Even if it weren’t for real, I was nervous enough about my blood pressure and RB.
Captain woke my mom up at 12:40am. I repacked my bag, changed my pants, told my mom she could go back to sleep, turned off some lights, told Captain to let my OB office know we’re headed to the hospital.
At 12:55pm we left. After the fact my mom said she was one minute away from making us stay and calling 911.
I knew from BB that contractions in the car are no fun. So when a really bad one hit me half way through the 15 minute drive to the hospital I figured I probably had one more to get through and then we’d be there. I moaned through a third as we drove up the hill to the hospital. Captain asked,
“Can you walk in?”
Another contraction as we pulled in by the emergency room and with that my water broke. I screamed at Captain,
“The baby’s coming I can’t walk in!” I ripped off my pants.
He sprinted for the emergency room and came back with a man and a woman pushing a wheelchair. I climbed into the wheelchair, wearing one of Captain’s undershirts and nothing else. I instructed Captain on what bags we needed and we were off.
I was told that the woman said to stop screaming and asked what happened to my pants. All I remember is her trying to cover my crotch with my t-shirt and keep a hand there in case Baby popped out.
Later, multiple nurses asked me what happened to my pants. Baby was coming out so I took them off. I am unclear on how I was supposed to have a baby with pants on.
I left a trail of blood through the halls. Days later a couple drops were still there.
The ER peeps rolled me into an empty maternity floor. Staff appeared out of nowhere.
I’d seen meconium in my amniotic fluid and was terrified that RB wasn’t ok. I screamed at the nurse,
“Is my baby alive?”
“I have no idea.”
RB was crowning as I threw myself onto the triage table. I knew I wanted to be on my side. My midwife had said that’s the best bet if I want to minimize tearing.

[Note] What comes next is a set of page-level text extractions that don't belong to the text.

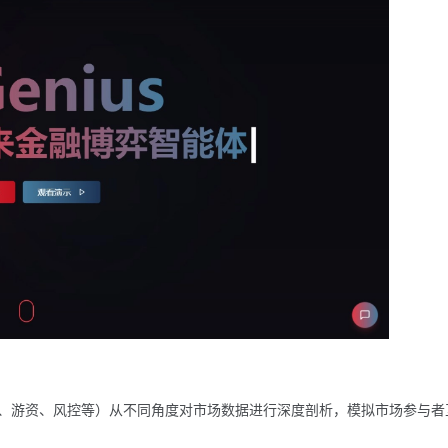
、游资、风控等）从不同角度对市场数据进行深度剖析，模拟市场参与者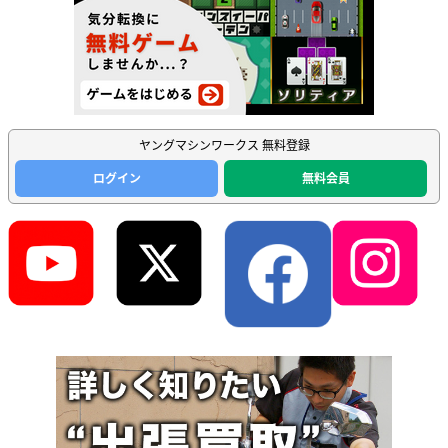
ヤングマシンワークス 無料登録
ログイン
無料会員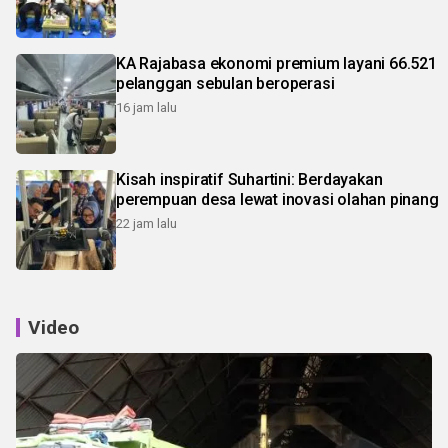
KA Rajabasa ekonomi premium layani 66.521
pelanggan sebulan beroperasi
16 jam lalu
Kisah inspiratif Suhartini: Berdayakan
perempuan desa lewat inovasi olahan pinang
22 jam lalu
Video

The triage “bed/chair” was in an upright position. I was on my side diagonally across it. Captain had one of my legs which he handed off to a nurse and I was resting my head on a side table thing.
I was given the all clear to push and RB came right out. It was 15 minutes since we left home and 2 hours since labor started.
RB was whimpering! They cut her cord and whisked her away. Captain went with her. He came back to report all was well. She swallowed meconium but hadn’t inhaled it.
The doctor who was there for the delivery wasn’t part of my OB practice, so she peaced out.
I asked Captain for the angelica root tincture that my midwife had recommended I take to help release my placenta.
The gruff nurse said,
“You’re not putting anything in your mouth, I don’t even know who you are.”
“I don’t know who you are!”
The doctor from my practice showed up. The same doctor we’d seen a few hours earlier who didn’t want us to go home. He was so kind and funny. He said if my midwife said to take it, I could take it. He asked,
“What time was the baby born?”
Everyone looked at each other. I looked at the clock. I have NO idea. No one knew. A nurse said,
So let it be written.
The doctor started the task of inspecting the damage. I cringed and waited to hear the worst. I knew I was supposed to push the baby out slow and easy and nothing about this had been slow. Although fairly easy!
The doctor sent the gruff nurse for anesthetic. There was some misunderstanding and she came back without it. He sent her away again. When she came back he said,
“You took so long that the patient is all healed up.”
And that is how I found out the most amazing news: NO STITCHES!
I’d been hoping for minimal tearing, but I didn’t have the audacity to begin to hope for NO tearing.
Our healthy rainbow baby was placed on my chest at 1:30am, 20 minutes after she was born. And as for her sharing a birthday with our angel baby, it feels miraculous. I wouldn’t change a thing, except maybe leaving for the hospital 10 minutes sooner so as not to traumatize poor Captain. But maybe this cured him of the temptation for a third.